Here are a couple situations when this happens:

She sees her older sister's boots, and just wants to try putting her feet inside, but as she's trying to do it, the boot keeps falling over. She starts to express herself in a very angry way.

Or, she's pushing her baby stroller, and the wheel gets stuck on something else, like a dining room chair, and she pushes and it won't budge. She makes a very angry noise. Not really crying, just angry, persistent shouts. KWIM?

I don't remember my first dd ever reacting this way. What's the best response for a parent to have? I don't want to reinforce the behavior (ie: she learns that it's best to make angry shouting/crying every time she's frustrated to get mommy to come)


----------



## ~PurityLake~ (Jul 31, 2005)

First, that's totally normal and healthy.
Second, validate her emotions.

Validate, validate, validate.










ETA: you don't need to come running when she expresses anger. Just validate. 'Are you feeling angry that you can't do it ... would you like help?'

Just keep validating.. name her emotions. It will teach her how to name her emotions. It will show her that all her feelings are important which will lead to feeling okay with her emotions, which will lead to being able to show her ways of expressing those emotions as she gets older.


----------



## SparklingGemini (Jan 3, 2008)

Quote:


Originally Posted by *~Purity♥Lake~* 
First, that's totally normal and healthy.
Second, validate her emotions.

Validate, validate, validate.











YES! This, absolutely!

When DD gets frustrated with anything, I just let her know its OK to feel frustrated, its OK to feel angry and its _OK to take a break_. Letting her know its OK to take a break has really done wonders.

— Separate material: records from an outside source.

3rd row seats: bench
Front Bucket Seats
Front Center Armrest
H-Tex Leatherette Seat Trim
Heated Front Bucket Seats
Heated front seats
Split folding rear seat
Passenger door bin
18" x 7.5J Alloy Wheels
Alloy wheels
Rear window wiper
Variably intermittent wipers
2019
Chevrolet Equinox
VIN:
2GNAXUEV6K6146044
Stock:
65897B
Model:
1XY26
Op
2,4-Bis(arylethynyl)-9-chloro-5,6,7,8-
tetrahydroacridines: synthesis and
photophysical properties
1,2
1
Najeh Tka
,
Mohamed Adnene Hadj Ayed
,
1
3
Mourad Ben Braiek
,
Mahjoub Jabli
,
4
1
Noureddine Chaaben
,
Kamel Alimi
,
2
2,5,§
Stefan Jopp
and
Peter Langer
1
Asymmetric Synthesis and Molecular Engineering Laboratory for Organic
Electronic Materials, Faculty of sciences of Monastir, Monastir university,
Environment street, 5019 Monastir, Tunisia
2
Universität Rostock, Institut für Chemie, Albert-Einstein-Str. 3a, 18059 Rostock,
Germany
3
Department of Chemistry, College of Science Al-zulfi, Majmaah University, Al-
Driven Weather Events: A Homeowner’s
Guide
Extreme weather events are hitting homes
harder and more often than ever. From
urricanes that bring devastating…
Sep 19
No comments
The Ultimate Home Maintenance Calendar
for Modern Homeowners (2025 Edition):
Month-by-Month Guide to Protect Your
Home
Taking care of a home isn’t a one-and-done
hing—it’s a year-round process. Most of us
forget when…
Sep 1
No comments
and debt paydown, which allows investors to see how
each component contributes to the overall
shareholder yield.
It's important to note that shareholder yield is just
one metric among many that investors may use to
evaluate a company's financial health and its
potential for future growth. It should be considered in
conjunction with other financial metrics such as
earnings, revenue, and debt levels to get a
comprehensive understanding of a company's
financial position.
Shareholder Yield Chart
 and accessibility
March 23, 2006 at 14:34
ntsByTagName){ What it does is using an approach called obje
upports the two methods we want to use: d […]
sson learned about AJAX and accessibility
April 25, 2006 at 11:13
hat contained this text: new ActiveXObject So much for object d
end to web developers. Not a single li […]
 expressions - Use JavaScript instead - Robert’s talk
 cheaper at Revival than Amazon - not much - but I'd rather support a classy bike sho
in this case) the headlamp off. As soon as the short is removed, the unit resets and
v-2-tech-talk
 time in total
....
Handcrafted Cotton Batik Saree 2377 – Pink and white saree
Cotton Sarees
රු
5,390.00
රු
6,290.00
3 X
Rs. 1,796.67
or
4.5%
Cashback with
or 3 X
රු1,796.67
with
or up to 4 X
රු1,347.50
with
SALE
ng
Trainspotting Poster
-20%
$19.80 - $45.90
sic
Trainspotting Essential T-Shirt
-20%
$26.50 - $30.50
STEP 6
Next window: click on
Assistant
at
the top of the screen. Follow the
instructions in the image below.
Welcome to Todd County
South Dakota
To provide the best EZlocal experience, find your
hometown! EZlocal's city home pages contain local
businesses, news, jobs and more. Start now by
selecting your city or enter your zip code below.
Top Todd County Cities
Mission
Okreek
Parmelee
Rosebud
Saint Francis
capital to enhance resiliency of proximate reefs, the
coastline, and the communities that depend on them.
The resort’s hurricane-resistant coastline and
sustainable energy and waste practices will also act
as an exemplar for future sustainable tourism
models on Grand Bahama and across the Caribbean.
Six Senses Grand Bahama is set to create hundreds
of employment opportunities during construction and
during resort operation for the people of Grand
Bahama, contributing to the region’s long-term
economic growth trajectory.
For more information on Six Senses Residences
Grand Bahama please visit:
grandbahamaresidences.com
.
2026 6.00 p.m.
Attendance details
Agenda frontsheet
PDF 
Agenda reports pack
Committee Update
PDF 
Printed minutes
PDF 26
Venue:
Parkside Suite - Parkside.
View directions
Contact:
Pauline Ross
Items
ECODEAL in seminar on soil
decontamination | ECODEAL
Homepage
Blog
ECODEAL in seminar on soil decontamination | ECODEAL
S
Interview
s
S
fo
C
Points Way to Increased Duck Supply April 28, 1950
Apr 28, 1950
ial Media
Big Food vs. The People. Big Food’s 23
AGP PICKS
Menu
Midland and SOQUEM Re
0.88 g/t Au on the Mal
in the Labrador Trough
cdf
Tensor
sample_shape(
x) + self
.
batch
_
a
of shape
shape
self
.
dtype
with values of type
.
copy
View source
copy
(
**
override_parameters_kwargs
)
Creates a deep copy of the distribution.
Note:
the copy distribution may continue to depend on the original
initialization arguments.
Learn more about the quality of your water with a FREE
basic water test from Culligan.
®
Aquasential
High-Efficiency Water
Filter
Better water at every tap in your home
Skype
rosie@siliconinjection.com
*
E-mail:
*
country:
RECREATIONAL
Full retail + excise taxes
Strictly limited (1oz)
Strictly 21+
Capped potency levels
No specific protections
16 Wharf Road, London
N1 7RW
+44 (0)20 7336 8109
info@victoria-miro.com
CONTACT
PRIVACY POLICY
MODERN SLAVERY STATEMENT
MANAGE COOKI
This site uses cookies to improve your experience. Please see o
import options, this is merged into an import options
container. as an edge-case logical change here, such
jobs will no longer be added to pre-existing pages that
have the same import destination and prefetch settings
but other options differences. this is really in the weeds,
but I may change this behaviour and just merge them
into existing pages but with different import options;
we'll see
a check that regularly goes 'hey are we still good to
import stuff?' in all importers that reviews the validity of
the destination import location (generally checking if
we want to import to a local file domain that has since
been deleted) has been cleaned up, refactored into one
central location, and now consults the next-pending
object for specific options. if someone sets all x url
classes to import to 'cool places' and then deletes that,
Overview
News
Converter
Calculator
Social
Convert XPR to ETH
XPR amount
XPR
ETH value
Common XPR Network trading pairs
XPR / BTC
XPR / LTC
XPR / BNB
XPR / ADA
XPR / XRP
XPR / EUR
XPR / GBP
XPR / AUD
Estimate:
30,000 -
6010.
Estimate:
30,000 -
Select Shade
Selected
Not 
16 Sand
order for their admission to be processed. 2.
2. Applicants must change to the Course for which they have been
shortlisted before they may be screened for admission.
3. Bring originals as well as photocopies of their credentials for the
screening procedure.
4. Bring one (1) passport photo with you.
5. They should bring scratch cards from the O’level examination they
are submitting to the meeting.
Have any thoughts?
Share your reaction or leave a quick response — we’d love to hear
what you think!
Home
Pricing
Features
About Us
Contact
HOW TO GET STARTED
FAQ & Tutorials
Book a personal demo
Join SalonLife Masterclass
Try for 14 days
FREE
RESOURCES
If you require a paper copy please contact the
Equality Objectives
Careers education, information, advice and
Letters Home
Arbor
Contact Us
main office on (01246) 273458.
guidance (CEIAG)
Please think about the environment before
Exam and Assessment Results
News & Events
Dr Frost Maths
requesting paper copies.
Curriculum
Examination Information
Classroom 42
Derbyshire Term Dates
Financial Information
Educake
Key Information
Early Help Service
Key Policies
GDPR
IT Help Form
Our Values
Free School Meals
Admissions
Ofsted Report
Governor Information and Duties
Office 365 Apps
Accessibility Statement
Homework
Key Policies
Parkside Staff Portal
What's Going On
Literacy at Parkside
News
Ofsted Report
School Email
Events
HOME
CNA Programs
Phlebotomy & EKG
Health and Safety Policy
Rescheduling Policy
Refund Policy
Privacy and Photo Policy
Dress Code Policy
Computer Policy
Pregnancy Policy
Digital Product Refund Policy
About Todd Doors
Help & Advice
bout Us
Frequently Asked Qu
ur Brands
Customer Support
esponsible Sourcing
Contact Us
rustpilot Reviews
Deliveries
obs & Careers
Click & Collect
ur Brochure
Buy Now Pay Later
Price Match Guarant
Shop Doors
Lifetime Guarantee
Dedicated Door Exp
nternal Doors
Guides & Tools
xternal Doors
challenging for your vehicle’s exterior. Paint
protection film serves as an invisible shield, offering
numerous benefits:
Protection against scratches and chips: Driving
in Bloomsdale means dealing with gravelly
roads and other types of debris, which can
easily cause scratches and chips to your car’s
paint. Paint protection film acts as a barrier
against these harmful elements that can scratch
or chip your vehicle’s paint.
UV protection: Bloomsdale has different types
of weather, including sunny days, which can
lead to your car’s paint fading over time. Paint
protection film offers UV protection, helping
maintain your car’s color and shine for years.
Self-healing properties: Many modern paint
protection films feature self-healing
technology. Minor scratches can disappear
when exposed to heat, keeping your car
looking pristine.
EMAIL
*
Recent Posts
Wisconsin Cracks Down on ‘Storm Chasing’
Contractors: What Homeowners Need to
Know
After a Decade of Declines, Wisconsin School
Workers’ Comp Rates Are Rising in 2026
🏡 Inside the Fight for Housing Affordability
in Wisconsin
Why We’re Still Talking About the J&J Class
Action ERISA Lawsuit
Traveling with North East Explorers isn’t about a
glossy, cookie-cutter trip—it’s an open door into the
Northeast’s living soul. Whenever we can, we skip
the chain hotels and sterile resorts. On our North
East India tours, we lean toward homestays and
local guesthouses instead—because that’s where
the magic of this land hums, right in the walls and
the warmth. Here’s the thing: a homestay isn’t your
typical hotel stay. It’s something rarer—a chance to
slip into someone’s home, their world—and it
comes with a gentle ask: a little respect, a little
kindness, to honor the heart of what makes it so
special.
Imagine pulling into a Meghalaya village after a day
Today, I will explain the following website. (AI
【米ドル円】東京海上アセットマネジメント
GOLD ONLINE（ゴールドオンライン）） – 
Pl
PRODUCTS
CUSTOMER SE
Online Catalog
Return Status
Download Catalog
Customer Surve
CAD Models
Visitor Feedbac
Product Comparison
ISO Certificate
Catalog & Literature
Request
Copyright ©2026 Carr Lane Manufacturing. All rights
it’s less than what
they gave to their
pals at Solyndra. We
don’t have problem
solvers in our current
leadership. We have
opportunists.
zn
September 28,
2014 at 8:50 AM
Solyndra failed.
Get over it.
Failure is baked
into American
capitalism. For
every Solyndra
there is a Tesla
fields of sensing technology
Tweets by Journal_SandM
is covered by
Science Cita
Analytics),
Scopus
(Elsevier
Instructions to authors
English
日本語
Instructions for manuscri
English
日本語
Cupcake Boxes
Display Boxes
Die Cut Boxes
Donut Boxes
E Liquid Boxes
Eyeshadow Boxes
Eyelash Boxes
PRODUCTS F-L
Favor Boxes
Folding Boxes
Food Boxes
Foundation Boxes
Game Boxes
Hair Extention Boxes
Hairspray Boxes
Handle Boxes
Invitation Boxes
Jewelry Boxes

In some ways, I think it can be slightly harmful to always say "Oh, don't worry, you'll get it." This doesn't offer validation of feelings, it makes those feeling inconsequential. And its not really the truth. Because sometimes they WON''T get it. You know? Or at the very least, it may take weeks or months. This is why we came up with taking a break or working on it another day.


----------



## Gabes Mommy (Jul 1, 2009)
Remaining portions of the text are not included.